> [What you are asked to do]
Show each line of the data below in which "health" occurs.
Top of Information supplied
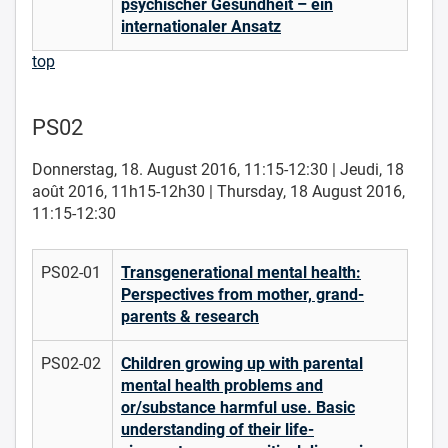
psychischer Gesundheit – ein
internationaler Ansatz
top
PS02
Donnerstag, 18. August 2016, 11:15-12:30 | Jeudi, 18
août 2016, 11h15-12h30 | Thursday, 18 August 2016,
11:15-12:30
PS02-01
Transgenerational mental health:
Perspectives from mother, grand-
parents & research
PS02-02
Children growing up with parental
mental health problems and
or/substance harmful use. Basic
understanding of their life-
Bottom of Information supplied
> [Result]
Transgenerational mental health:
mental health problems and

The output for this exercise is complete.